Brazzaville – Wednesday, Thursday, Friday

Another country, another challenge.

Actually, the people at the Gabonese Embassy turned out to be the best – ever!

Wednesday

Got up early and walked to the embassy. All I needed that I didn’t have was a copy of my hotel booking and my Congo visa.

Probably not getting copies here at the embassy 🙂

Now that it was Wednesday, I was worried that with the 72-hour hold I wouldn’t be able to get it back before I wanted to get on the road Friday.

Found this guy on the street who made me copies of my visa, now where can I get someone to print something? Well, the Radisson! What a great staff!

Grabbed my copies, jumped on a moto taxi and ran up to the gate ….They said they closed at 3PM, turns out they can close whenever they want.
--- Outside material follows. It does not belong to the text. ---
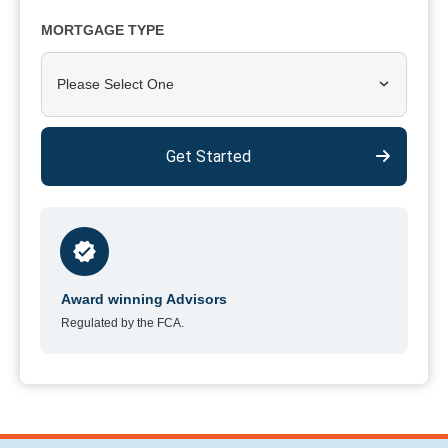
MORTGAGE TYPE
Please Select One
Get Started
Award winning Advisors
Regulated by the FCA.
Some bikes mysteriously appeared in the parking lot!

Thursday

Got up early and went to the embassy.

Turned in all my paperwork and sat and waited for someone to tell me when I could pick up my visa.
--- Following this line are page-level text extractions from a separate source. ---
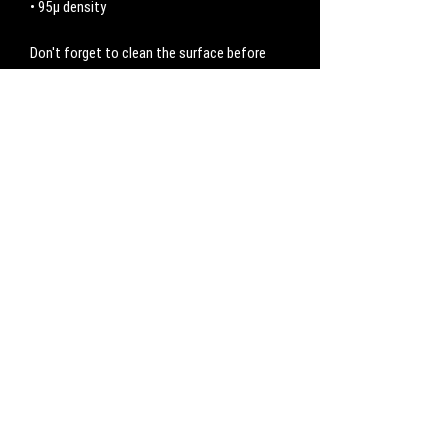
• 95µ density
Don't forget to clean the surface before
applying the sticker.
No Reviews Yet
Share your thoughts. Be the first to leave a
review.
Leave a Review
CONTACT
Work with us:
UnbreakableFemaleAthlete@gmail.com
Questions, comments, inquiries:
ServicesUnbreakable@gmail.com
They brought me into another room to get my fingerprints and pay my fee.

10 minutes later – got my visa for Gabon!!!!! What an amazing experience.

Got back to the apartment and I received a message from someone on WhatsApp. Seems my travels have made me rather infamous…in facebook groups.
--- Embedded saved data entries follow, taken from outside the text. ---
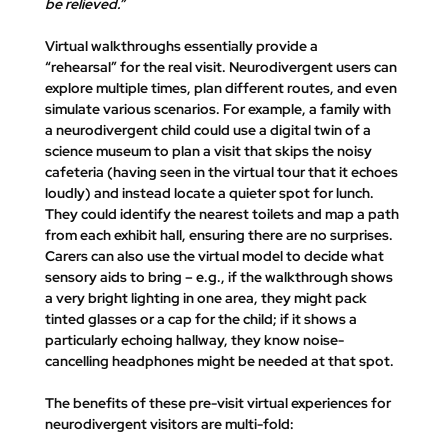
be relieved.”
Virtual walkthroughs essentially provide a 
“rehearsal”
 for the real visit. Neurodivergent users can 
explore multiple times, plan different routes, and even 
simulate various scenarios. For example, a family with 
a neurodivergent child could use a digital twin of a 
science museum to plan a visit that skips the noisy 
cafeteria (having seen in the virtual tour that it echoes 
loudly) and instead locate a quieter spot for lunch. 
They could identify the nearest toilets and map a path 
from each exhibit hall, ensuring there are no surprises. 
Carers can also use the virtual model to decide what 
sensory aids
 to bring – e.g., if the walkthrough shows 
a very bright lighting in one area, they might pack 
tinted glasses or a cap for the child; if it shows a 
particularly echoing hallway, they know noise-
cancelling headphones might be needed at that spot.
The benefits of these pre-visit virtual experiences for 
neurodivergent visitors are multi-fold: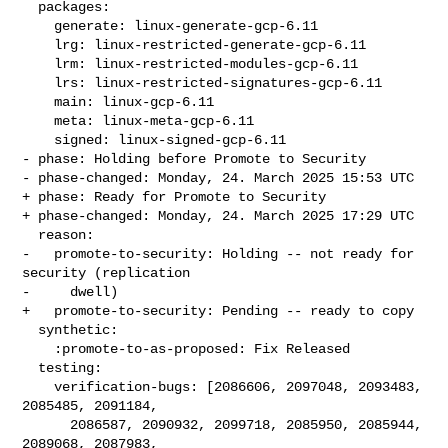
  packages:

    generate: linux-generate-gcp-6.11

    lrg: linux-restricted-generate-gcp-6.11

    lrm: linux-restricted-modules-gcp-6.11

    lrs: linux-restricted-signatures-gcp-6.11

    main: linux-gcp-6.11

    meta: linux-meta-gcp-6.11

    signed: linux-signed-gcp-6.11

- phase: Holding before Promote to Security

- phase-changed: Monday, 24. March 2025 15:53 UTC

+ phase: Ready for Promote to Security

+ phase-changed: Monday, 24. March 2025 17:29 UTC

  reason:

-   promote-to-security: Holding -- not ready for 
security (replication

-     dwell)

+   promote-to-security: Pending -- ready to copy

  synthetic:

    :promote-to-as-proposed: Fix Released

  testing:

    verification-bugs: [2086606, 2097048, 2093483, 
2085485, 2091184,

      2086587, 2090932, 2099718, 2085950, 2085944, 
2089068, 2087983,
Can’t seem to find the comments anymore, facebook sucks. I’d like to give a shout-out to Johnny Scheff from Motoworks Chicago about his comment, something like “Tim Hunnewell is travelling in Africa, make and model look right”. Come on Johnny, I’ve been sporting the MW hat for a month now, and you don’t even know my plate? 🙂 Aside from the fact that there are only about 7 foreigners right now on motobikes in all of Western Africa – and only one (stupid?) American, your comment was still pretty dead on anyway.

Got to meet the original poster – Silke. Her partner, Jan, was laid up after a long ride along the Congo river without an inflated sleeping pad.

(I grabbed this picture from one of their posts) We met in the parking lot and we walked so she could pick up some italian food from this place down the street for her and Jan. Silke and I discussed having dinner at this place I eyeballed near the Gabonese embassy – The Butcher Block. Kinda funny, almost every place I’ve been to has a restaurant called this.

The Italian place had some good looking sweets, but not for me….

Stopped by a local place to find some food and watch some soccer. I’d have to travel pretty far to get anything Congolese, so burger. Western food has totally dominated most major cities. Makes me miss Cabinda!

Later that night the skies opened up and it rained like crazy. I was pretty happy I wasn’t out in the middle of that shit.

Friday

Got up and did some bike maintenance. I wanted to be on the road early knowing that the gas stationed opened at 6AM. I also had to make sure that the security guard would be there to open the gate that early. That seems to be a recurring theme of this trip.

I walked over to Paul, the chain that’s everywhere in French-speaking parts, and passed the tower of who knows.

This structure was damaged during the last West African War (2nd?) and cost millions to renovate – even more than it’s original construction. This did not sit well with the people. I saw you could take a tour, but nah. Not for me.

No matter how many times I see it, seeing women carrying heavy loads on their heads and a baby on their back still impresses me. Such strength.

Silke, Jan, and I had dinner at The Butcher’s Block.

I had the hangar medallions with potatoes and a tiny salad. Actually, we all had the tiny salad. It was fantastic. So was the $4 glass of whiskey.